- **Data shown**:
···

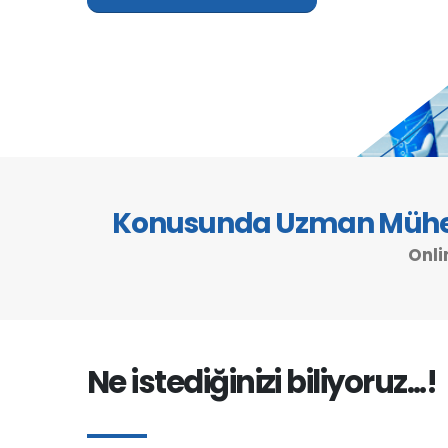
Konusunda Uzman Mühen
Onli
Ne istediğinizi biliyoruz...!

···

- **Problem details**:
Type the listing out again word for word, passing over each picture.

- **Output**:
Konusunda Uzman Mühen
Onli
Ne istediğinizi biliyoruz...!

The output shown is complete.